The Indian government already has reasonably high debt (though it’s tiny compared to say the US, UK or even China). Even more debt could see a downgrade of the government.

But if RBI gave it a dividend, the government would see it as revenue and then borrow less, which reduces its need for debt. Remember, the highest expense of the government is interest payments: At Rs. 5 lakh crores a year, versus a defense expense of Rs. 3 lakh cr. a year. 

But the RBI has chosen not to do this. And retain itself a big fat amount in it’s balance sheet!

What happens now?

Right now, nothing.

The RBI isn’t giving the big dividend, and clearly wants to fund the US government and buy gold instead of helping the Indian government with a higher dividend. Therefore it’s obvious they will have to learn only by a massive crisis. (Either that, or the government can set up a cutoff limit on equity – which many countries do – and demand that any excess be immediately paid out. This is fair; everything needs the approach of checks and balances, and the Jalan committee report was clearly accepted by RBI and they have violated it in the second year, so a law can be pushed)

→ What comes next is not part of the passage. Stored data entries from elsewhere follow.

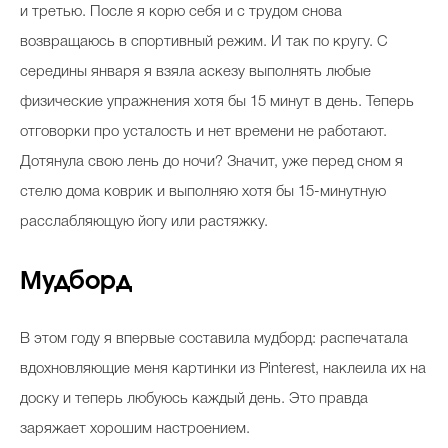
и третью. После я корю себя и с трудом снова
возвращаюсь в спортивный режим. И так по кругу. С
середины января я взяла аскезу выполнять любые
физические упражнения хотя бы 15 минут в день. Теперь
отговорки про усталость и нет времени не работают.
Дотянула свою лень до ночи? Значит, уже перед сном я
стелю дома коврик и выполняю хотя бы 15-минутную
расслабляющую йогу или растяжку.
Мудборд
В этом году я впервые составила мудборд: распечатала
вдохновляющие меня картинки из Pinterest, наклеила их на
доску и теперь любуюсь каждый день. Это правда
заряжает хорошим настроением.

However, this is going to take time. So the RBI will only react when there is a serious crisis, which is anyhow coming up. And the government will be the one asked to rescue any banks or financial institutions in trouble. RBI on this front, has been miserable – they have still not resolved DHFL or IL&FS when they have been tasked with it – and there, they don’t even have to use their buffers; it’s all about selling the company’s assets.

What this means is: Don’t expect the RBI to help the government. They will only do so grudgingly. They will buy bonds, but only when yields rise so much that it’s unsustainable. There is no clarity of purpose, which is why, on Wednesday:

  • 91 day T-Bills were sold at 3.2%
  • The 10 year bond traded at 6.2%

This is the widest spread ever, and effectively means long term interest rates are going up. With no dividend, and no intention for the RBI to add more bonds, we should expect that rates will be allowed to increase until some other tsunami hits us.

What we should be doing:

  • Ensuring the RBI has a clear view on keeping short and long term rates low. Not just short term.
  • Ensuring the government make a rule that above 25%, RBI must pay all extra “buffers” as dividend.
  • Asking the RBI to get more aggressive if it really wants to keep rates down.

But we are more bothered, as a country, about people who have delivered food to some actress. Which is why I’m even happy you’re reading this far. We’re on our own, folks.